Hacker News new | ask | show | jobs
by learc83 2944 days ago
A company I consulted for was using a paid API to handle search.

Despite the fact that the entire site was available in an easy to scrape XML format, scrapers kept using the search feature.

They were trying very hard to overcome my countermeasures--they had a seemingly limitless pool of IPs, they were rotating user agent strings, and they tried to randomize search behavior.

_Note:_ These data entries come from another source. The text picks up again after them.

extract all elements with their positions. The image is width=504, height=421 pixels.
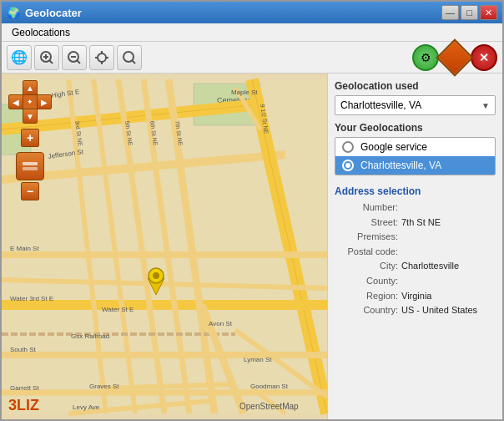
addr-country-val: US - United States	[401, 303, 477, 318]
address-number-row: Number:	[335, 200, 496, 216]
address-postal-row: Postal code:	[335, 245, 496, 260]
pan-center-button[interactable]: ✦	[23, 94, 38, 109]
addr-postal-key: Postal code:	[335, 245, 401, 260]
svg-text:Maple St: Maple St	[231, 89, 258, 96]
svg-point-62	[153, 272, 159, 279]
diamond-button[interactable]	[436, 38, 473, 76]
zoom-in-map-button[interactable]: +	[21, 129, 39, 147]
radio-google	[342, 141, 354, 153]
title-bar-left: 🌍 Geolocater	[7, 7, 82, 19]
addr-city-val: Charlottesville	[401, 259, 459, 274]
pan-down-button[interactable]: ▼	[23, 109, 38, 124]
map-layer-button[interactable]	[16, 152, 44, 180]
address-country-row: Country: US - United States	[335, 303, 496, 318]
addr-premises-key: Premises:	[335, 230, 401, 245]
svg-text:Gsx Railroad: Gsx Railroad	[71, 332, 109, 340]
svg-text:OpenStreetMap: OpenStreetMap	[239, 402, 299, 411]
address-street-row: Street: 7th St NE	[335, 216, 496, 231]
svg-line-13	[132, 60, 135, 63]
search-button[interactable]	[117, 45, 142, 70]
geo-item-google[interactable]: Google service	[335, 138, 495, 156]
svg-line-1	[49, 60, 53, 63]
geo-item-charlottesville[interactable]: Charlottesville, VA	[335, 156, 495, 175]
window-icon: 🌍	[7, 7, 20, 19]
globe-button[interactable]: 🌐	[7, 45, 32, 70]
pan-right-button[interactable]: ▶	[37, 94, 52, 109]
title-bar: 🌍 Geolocater — □ ✕	[2, 2, 502, 23]
svg-line-5	[77, 60, 80, 63]
address-section: Address selection Number: Street: 7th St…	[335, 185, 496, 318]
svg-text:Water St E: Water St E	[102, 306, 134, 313]
svg-text:South St: South St	[10, 346, 36, 353]
toolbar-left: 🌐	[7, 45, 142, 70]
crosshair-button[interactable]	[89, 45, 114, 70]
content-area: Cemetery Park	[2, 74, 502, 419]
svg-text:Levy Ave: Levy Ave	[73, 403, 100, 411]
geolocation-dropdown-value: Charlottesville, VA	[340, 99, 421, 111]
your-geolocations-label: Your Geolocations	[335, 122, 496, 134]
svg-text:Lyman St: Lyman St	[244, 356, 272, 363]
close-button[interactable]: ✕	[480, 5, 497, 20]
addr-street-val: 7th St NE	[401, 216, 441, 231]
radio-charlottesville	[342, 160, 354, 171]
svg-rect-65	[23, 167, 38, 170]
addr-region-val: Virginia	[401, 289, 432, 304]
zoom-in-button[interactable]	[34, 45, 59, 70]
toolbar: 🌐 ⚙ ✕	[2, 42, 502, 74]
menu-bar: Geolocations	[2, 23, 502, 42]
radio-inner-charlottesville	[345, 163, 350, 168]
geolocations-list: Google service Charlottesville, VA	[335, 137, 496, 175]
main-window: 🌍 Geolocater — □ ✕ Geolocations 🌐	[0, 0, 504, 421]
svg-text:Graves St: Graves St	[89, 383, 119, 390]
maximize-button[interactable]: □	[461, 5, 478, 20]
svg-rect-64	[23, 162, 38, 165]
geolocation-dropdown[interactable]: Charlottesville, VA ▼	[335, 95, 496, 115]
nav-cross: ▲ ▼ ◀ ▶ ✦	[8, 80, 52, 124]
map-container[interactable]: Cemetery Park	[2, 74, 327, 419]
right-panel: Geolocation used Charlottesville, VA ▼ Y…	[327, 74, 502, 419]
pan-up-button[interactable]: ▲	[23, 80, 38, 95]
radio-inner-google	[345, 145, 350, 150]
address-premises-row: Premises:	[335, 230, 496, 245]
pan-left-button[interactable]: ◀	[8, 94, 23, 109]
svg-point-7	[98, 53, 106, 62]
3liz-logo: 3LIZ	[8, 397, 39, 414]
addr-country-key: Country:	[335, 303, 401, 318]
address-city-row: City: Charlottesville	[335, 259, 496, 274]
toolbar-right: ⚙ ✕	[412, 44, 497, 71]
geo-label-google: Google service	[360, 141, 427, 153]
addr-number-key: Number:	[335, 200, 401, 216]
zoom-out-map-button[interactable]: −	[21, 182, 39, 200]
addr-city-key: City:	[335, 259, 401, 274]
your-geolocations-section: Your Geolocations Google service Charlot…	[335, 122, 496, 175]
dropdown-arrow-icon: ▼	[481, 101, 490, 110]
minimize-button[interactable]: —	[441, 5, 459, 20]
map-zoom-controls: ▲ ▼ ◀ ▶ ✦ + −	[8, 80, 52, 200]
window-title: Geolocater	[25, 7, 82, 19]
address-county-row: County:	[335, 274, 496, 289]
geolocation-used-section: Geolocation used Charlottesville, VA ▼	[335, 80, 496, 115]
addr-region-key: Region:	[335, 289, 401, 304]
menu-item-geolocations[interactable]: Geolocations	[5, 25, 77, 40]
zoom-out-button[interactable]	[62, 45, 87, 70]
svg-text:Avon St: Avon St	[209, 320, 233, 327]
cancel-circle-button[interactable]: ✕	[471, 44, 497, 71]
svg-text:Garrett St: Garrett St	[10, 384, 39, 392]
svg-text:Goodman St: Goodman St	[250, 383, 289, 390]
svg-text:E Main St: E Main St	[10, 245, 39, 252]
address-section-label: Address selection	[335, 185, 496, 197]
geo-label-charlottesville: Charlottesville, VA	[360, 160, 441, 171]
address-region-row: Region: Virginia	[335, 289, 496, 304]
addr-street-key: Street:	[335, 216, 401, 231]
geolocation-used-label: Geolocation used	[335, 80, 496, 92]
addr-county-key: County:	[335, 274, 401, 289]
svg-text:Water 3rd St E: Water 3rd St E	[10, 295, 53, 302]
title-controls: — □ ✕	[441, 5, 497, 20]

Everytime I implemented a new countermeasure they'd try to find a way around it. It was maddening because we made everything available for them through the XML feed. They just wouldn't use it.

6 comments

An explicit message to use that feed as part of the countermeasures might be useful. Did/do you do this?
That is kinda sad to hear. The approach should always be to go through the path of least resistance and smallest effect on the website. So for example, if a company has API that can be used instead of scraping their website, then it's always preferred to use the API. Same would go for the XML you mentioned.

It's bad that not everyone works like this; there are quite a lot of people who would rather brute-force a solution than think about it.

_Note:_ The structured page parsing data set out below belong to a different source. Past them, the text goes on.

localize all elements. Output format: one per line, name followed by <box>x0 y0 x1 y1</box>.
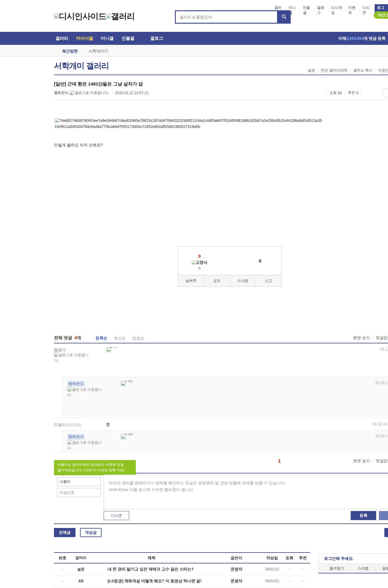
col-rec: 추천 <box>296 555 310 561</box>
view-post-link[interactable]: 본문 보기 <box>353 335 370 341</box>
comment-page-1[interactable]: 1 <box>278 458 281 463</box>
comment-gallog-link[interactable]: 갤로그로 이동합니다. <box>54 352 93 363</box>
scrap-link[interactable]: 스크랩 <box>358 566 369 571</box>
login-message: 로그인해 주세요. <box>319 554 388 563</box>
minor-gallery-badge-icon: ⓜ <box>104 49 108 53</box>
broken-image-icon <box>192 261 196 265</box>
nav-item-persongal[interactable]: 인물갤 <box>122 36 134 41</box>
top-link-dccon[interactable]: 디시콘 <box>363 5 371 15</box>
report-button[interactable]: 신고 <box>256 275 281 286</box>
scrap-button[interactable]: 스크랩 <box>230 275 256 286</box>
broken-image-icon <box>54 14 59 18</box>
comment-submit-secondary-button[interactable]: 등록 <box>379 511 388 520</box>
comment-textarea[interactable]: 타인의 권리를 침해하거나 명예를 훼손하는 댓글은 운영원칙 및 관련 법률에… <box>104 475 388 509</box>
gallog-link[interactable]: 갤로그로 이동합니다. <box>75 90 109 95</box>
comment-time: 01.12 1 <box>376 381 388 385</box>
stat-count: 2,615,954 <box>346 36 364 41</box>
search-input[interactable] <box>175 10 277 24</box>
comment-author-highlight[interactable]: 햄찌펀드 <box>67 434 85 440</box>
gallery-title[interactable]: 서학개미 갤러리 <box>54 61 109 71</box>
top-link-event[interactable]: 이벤트 <box>348 5 357 15</box>
col-title: 제목 <box>91 555 212 561</box>
main-nav: 갤러리 마이너갤 미니갤 인물갤 갤로그 어제 2,615,954 개 댓글 등… <box>0 32 388 45</box>
comment-header-actions: 본문 보기 댓글닫기 <box>353 335 388 341</box>
related-gallery-link[interactable]: 연관 갤러리(2/0) <box>321 68 347 73</box>
clipped-write-button[interactable] <box>384 528 388 537</box>
post-link[interactable]: 내 돈 관리 맡기고 싶은 재테크 고수 같은 스타는? <box>91 566 212 572</box>
comment-gallog-link[interactable]: 갤로그로 이동합니다. <box>67 440 106 451</box>
vote-action-bar: 실베추 공유 스크랩 신고 <box>178 275 281 286</box>
notification-link[interactable]: 알림 <box>382 566 388 571</box>
nav-item-minigal[interactable]: 미니갤 <box>101 36 114 41</box>
col-views: 조회 <box>283 555 296 561</box>
post-stats: 조회 80 추천 0 <box>324 90 364 95</box>
password-input[interactable] <box>57 488 101 497</box>
post-link[interactable]: [LS증권] 계좌개설 어떻게 해요? 이 동영상 하나면 끝! <box>91 578 212 584</box>
comments-count-unit: 개 <box>77 335 81 340</box>
sort-reply[interactable]: 답글순 <box>132 336 144 341</box>
tooltip-line2: 갤닉네임입니다. (삭제 시 닉네임 등록 가능) <box>57 468 132 473</box>
fixed-nick-label: 고정닉 <box>196 260 207 265</box>
post-body-text: 이렇게 올라도 아직 손해죠? <box>54 142 103 148</box>
comment-reply-panel: 햄찌펀드 갤로그로 이동합니다. ㅎ극01 01.12 1 <box>62 377 388 416</box>
search-box <box>175 10 291 24</box>
comment-gallog-link[interactable]: 갤로그로 이동합니다. <box>67 387 106 398</box>
settings-link[interactable]: 설정 <box>308 68 315 73</box>
sort-registered[interactable]: 등록순 <box>95 336 107 341</box>
view-post-link[interactable]: 본문 보기 <box>353 458 370 464</box>
comment-submit-button[interactable]: 등록 <box>351 511 376 520</box>
comment-dccon-broken: ㅎ극01 <box>121 379 145 389</box>
night-mode-toggle[interactable]: 야간 모드 <box>374 12 388 19</box>
comment-count-stat: 어제 2,615,954 개 댓글 등록 <box>338 32 386 45</box>
comment-ip: (182.231) <box>66 423 81 427</box>
nav-item-gallog[interactable]: 갤로그 <box>150 36 163 41</box>
search-button[interactable] <box>277 10 291 24</box>
broken-image-icon <box>121 381 126 386</box>
views-value: 80 <box>338 91 342 95</box>
sort-newest[interactable]: 최신순 <box>114 336 126 341</box>
col-date: 작성일 <box>261 555 283 561</box>
nav-item-gallery[interactable]: 갤러리 <box>55 36 68 41</box>
favorites-link[interactable]: 즐겨찾기 <box>329 566 344 571</box>
fold-comments-link[interactable]: 댓글닫기 <box>376 335 388 341</box>
comments-count: 4 <box>75 335 77 340</box>
logo-suffix-text: 갤러리 <box>111 12 135 21</box>
comments-total-label: 전체 댓글 <box>54 335 72 340</box>
top-link-dcgame[interactable]: 디시게임 <box>331 5 343 15</box>
comment-dccon-broken: ㅂㄴㅅ <box>106 346 130 355</box>
top-link-gallog[interactable]: 갤로그 <box>317 5 326 15</box>
guide-link[interactable]: 이용안내 <box>378 68 388 73</box>
nickname-input[interactable] <box>57 477 101 486</box>
broken-image-icon <box>106 347 111 352</box>
nickname-tooltip: 서붕이는 갤러리에서 권장하는 비회원 전용 갤닉네임입니다. (삭제 시 닉네… <box>54 460 136 475</box>
post-author[interactable]: 햄찌펀드 <box>54 90 69 95</box>
upvote-count: 0 <box>190 253 209 259</box>
tooltip-arrow <box>61 473 65 476</box>
stat-prefix: 어제 <box>338 36 346 41</box>
copy-url-link[interactable]: 갤주소 복사 <box>353 68 372 73</box>
post-title: [일반] 근데 환전 1481단들은 그냥 살자가 답 <box>54 81 143 87</box>
recent-visit-bar: 최근방문 서학개미ⓜ <box>0 45 388 57</box>
post-tool-button[interactable] <box>383 89 388 98</box>
comment-author-highlight[interactable]: 햄찌펀드 <box>67 381 85 387</box>
concept-posts-button[interactable]: 개념글 <box>80 528 102 537</box>
table-row[interactable]: - AD [LS증권] 계좌개설 어떻게 해요? 이 동영상 하나면 끝! 운영… <box>54 575 310 587</box>
recent-visit-gallery[interactable]: 서학개미ⓜ <box>89 48 108 54</box>
table-row[interactable]: - 설문 내 돈 관리 맡기고 싶은 재테크 고수 같은 스타는? 운영자 26… <box>54 563 310 575</box>
login-sidebar: 로그인해 주세요. 즐겨찾기 스크랩 알림 <box>318 553 388 573</box>
fold-comments-link[interactable]: 댓글닫기 <box>376 458 388 464</box>
broken-image-icon <box>55 118 59 123</box>
share-button[interactable]: 공유 <box>204 275 229 286</box>
all-posts-button[interactable]: 전체글 <box>54 528 75 537</box>
site-logo[interactable]: 디시인사이드갤러리 <box>54 11 135 22</box>
silbechu-button[interactable]: 실베추 <box>178 275 204 286</box>
downvote-count[interactable]: 0 <box>254 258 266 263</box>
nav-item-minorgal[interactable]: 마이너갤 <box>76 36 93 41</box>
top-utility-links: 갤러리 미니갤 인물갤 갤로그 디시게임 이벤트 디시콘 로그인 <box>274 4 388 16</box>
comment-author: 미붕이(182.231) <box>54 422 81 428</box>
dccon-button[interactable]: 디시콘 <box>104 511 129 520</box>
rec-label: 추천 <box>348 90 355 95</box>
post-attachment-broken-image: 74e88274b58760f43ee7e9e344847c6ed02940e7… <box>55 118 324 130</box>
top-link-persongal[interactable]: 인물갤 <box>303 5 311 15</box>
upvote-area[interactable]: 0 고정닉 0 <box>190 253 209 270</box>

The path of least resistance for the bots appears to be that they have a tool that scrapes search results, and nothing to talk to an API.
Interestingly XML is not easy to parse with a lot of these scraping tools that rely on JavaScript... sure, the tools can easily parse HTML and convert to json or csv, but taking xml in random format and doing the same is rather difficult.

It may have been better to just publish the site in HTML format with an easy to find link on front page to access it.

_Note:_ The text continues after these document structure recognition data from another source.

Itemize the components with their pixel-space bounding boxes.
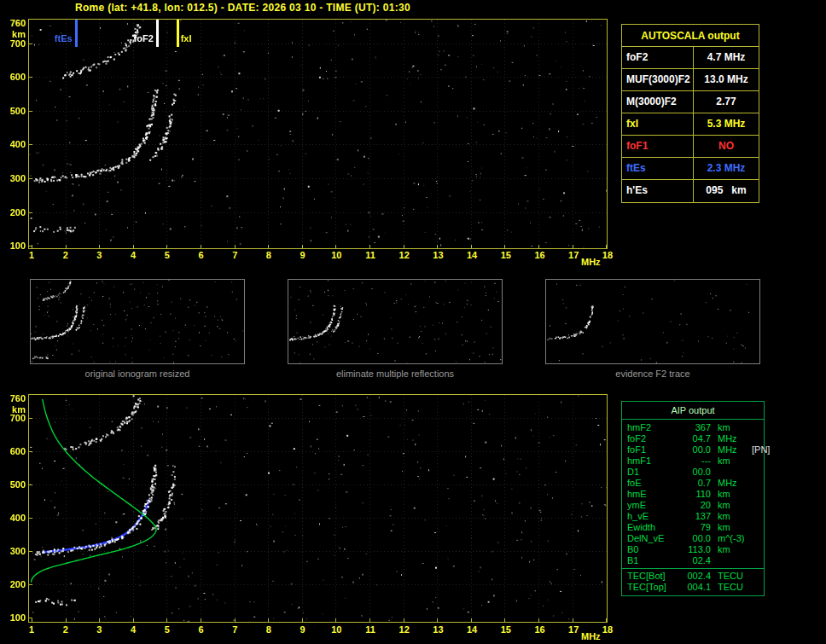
top-y-axis-label: 400 (2, 139, 26, 149)
autoscala-row-label: foF1 (622, 136, 694, 157)
autoscala-row-label: h'Es (622, 180, 694, 202)
bottom-x-axis-label: 3 (90, 624, 108, 635)
aip-row-value: 04.7 (675, 433, 711, 444)
aip-row-value: 0.7 (675, 478, 711, 489)
autoscala-row-label: ftEs (622, 158, 694, 179)
top-x-axis-label: 17 (565, 250, 582, 260)
aip-row-unit: m^(-3) (711, 533, 752, 544)
aip-row-label: foF1 (622, 444, 675, 455)
top-y-axis-label: 200 (2, 207, 26, 218)
aip-row-D1: D1 00.0 (622, 467, 764, 478)
top-x-axis-label: 2 (57, 250, 74, 260)
aip-row-extra (752, 555, 764, 566)
aip-row-extra (752, 422, 764, 433)
top-x-axis-label: 15 (497, 250, 515, 260)
aip-row-label: hmF2 (622, 422, 675, 433)
bottom-x-axis-label: 10 (328, 624, 345, 635)
autoscala-table-title: AUTOSCALA output (622, 25, 759, 47)
bottom-y-axis-label: 100 (2, 612, 26, 623)
aip-row-unit: km (711, 511, 752, 522)
bottom-x-axis-label: 1 (23, 624, 40, 635)
autoscala-row-value: 095 km (694, 180, 759, 202)
autoscala-row-m3000f2: M(3000)F2 2.77 (622, 91, 759, 113)
page-title: Rome (lat: +41.8, lon: 012.5) - DATE: 20… (75, 2, 410, 14)
aip-row-unit: km (711, 522, 752, 533)
aip-row-unit: TECU (711, 571, 752, 582)
aip-table-body: hmF2 367 km foF2 04.7 MHz foF1 00.0 MHz … (622, 420, 764, 568)
bottom-y-axis-label: 200 (2, 579, 26, 589)
aip-row-value: 113.0 (675, 544, 711, 555)
autoscala-row-value: 4.7 MHz (694, 47, 759, 68)
aip-row-value: 00.0 (675, 533, 711, 544)
autoscala-row-muf3000f2: MUF(3000)F2 13.0 MHz (622, 69, 759, 91)
aip-row-value: 00.0 (675, 467, 711, 478)
bottom-x-axis-label: 16 (532, 624, 549, 635)
aip-row-extra (752, 522, 764, 533)
aip-row-foE: foE 0.7 MHz (622, 478, 764, 489)
top-x-axis-label: 13 (429, 250, 446, 260)
autoscala-row-value: 2.77 (694, 91, 759, 113)
aip-row-extra (752, 511, 764, 522)
aip-row-unit: km (711, 544, 752, 555)
aip-output-table: AIP output hmF2 367 km foF2 04.7 MHz foF… (621, 401, 765, 596)
aip-row-extra (752, 582, 764, 593)
aip-row-extra (752, 544, 764, 555)
aip-row-B1: B1 02.4 (622, 555, 764, 566)
bottom-y-axis-label: 400 (2, 513, 26, 523)
aip-row-extra (752, 433, 764, 444)
top-x-axis-label: 11 (362, 250, 379, 260)
autoscala-row-hEs: h'Es 095 km (622, 180, 759, 202)
autoscala-row-fxI: fxI 5.3 MHz (622, 113, 759, 136)
bottom-x-axis-label: 9 (294, 624, 311, 635)
autoscala-row-value: 2.3 MHz (694, 158, 759, 179)
aip-row-value: 002.4 (675, 571, 711, 582)
aip-row-unit: km (711, 489, 752, 500)
autoscala-output-table: AUTOSCALA output foF2 4.7 MHz MUF(3000)F… (621, 24, 759, 203)
aip-row-label: foE (622, 478, 675, 489)
ftEs-legend-label: ftEs (45, 33, 73, 44)
aip-row-value: 00.0 (675, 444, 711, 455)
aip-row-extra (752, 500, 764, 511)
autoscala-row-label: M(3000)F2 (622, 91, 694, 113)
bottom-x-axis-label: 17 (565, 624, 582, 635)
aip-row-label: B0 (622, 544, 675, 555)
aip-row-label: TEC[Bot] (622, 571, 675, 582)
aip-row-hmF1: hmF1 --- km (622, 455, 764, 467)
bottom-x-axis-label: 15 (497, 624, 515, 635)
aip-row-foF1: foF1 00.0 MHz [PN] (622, 444, 764, 455)
aip-row-value: 137 (675, 511, 711, 522)
aip-row-DelN-vE: DelN_vE 00.0 m^(-3) (622, 533, 764, 544)
top-x-axis-label: 7 (226, 250, 243, 260)
bottom-y-axis-label: 500 (2, 479, 26, 490)
autoscala-row-label: fxI (622, 113, 694, 135)
aip-row-extra: [PN] (752, 444, 770, 455)
fxI-legend-label: fxI (181, 33, 192, 44)
top-y-axis-label: 600 (2, 72, 26, 82)
bottom-x-axis-label: 14 (463, 624, 480, 635)
fxI-marker-line (177, 20, 179, 47)
top-y-axis-label: 700 (2, 38, 26, 49)
top-x-axis-unit: MHz (581, 257, 607, 267)
aip-row-label: B1 (622, 555, 675, 566)
autoscala-row-value: 13.0 MHz (694, 69, 759, 90)
bottom-x-axis-label: 5 (159, 624, 176, 635)
thumbnail-caption-reflections: eliminate multiple reflections (288, 368, 503, 379)
aip-row-unit: km (711, 455, 752, 467)
aip-row-unit: km (711, 422, 752, 433)
thumbnail-caption-original: original ionogram resized (30, 368, 245, 379)
top-y-axis-label: 760 (2, 18, 26, 28)
bottom-y-axis-label: 300 (2, 546, 26, 556)
aip-row-tec-top: TEC[Top] 004.1 TECU (622, 582, 764, 593)
aip-row-value: 110 (675, 489, 711, 500)
thumbnail-evidence-f2-trace (545, 279, 760, 364)
aip-row-extra (752, 478, 764, 489)
aip-row-unit: MHz (711, 433, 752, 444)
aip-row-value: 79 (675, 522, 711, 533)
aip-row-value: 004.1 (675, 582, 711, 593)
autoscala-row-value: NO (694, 136, 759, 157)
aip-row-extra (752, 489, 764, 500)
foF2-legend-label: foF2 (126, 33, 154, 44)
aip-row-extra (752, 455, 764, 467)
aip-row-extra (752, 533, 764, 544)
bottom-x-axis-label: 13 (429, 624, 446, 635)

We have kind of the same thing. All data is in an API which is less than a cheap VPS and display messages to them about using the API if they get blocked but they just come back with a new IP every time.
You had a paid API, and people wanted the information for free....

Not unexpected I guess.

After searching "algolia" mentioned below, I figured out the misunderstanding. The company was paying somebody else per search made on their web site. So every time a scraper called the website's search function, it cost the website money.
you've misunderstood: the site used something like algolia (which the site paid for) to index. the scrapers were hitting that service (which was costing the site) rather than parsing the xml (which already had everything).
The paid API was just to handle the search of the company database (couldn't change that for political reasons).

They weren't getting any information that they couldn't get through the XML.

Maybe it was sabotage.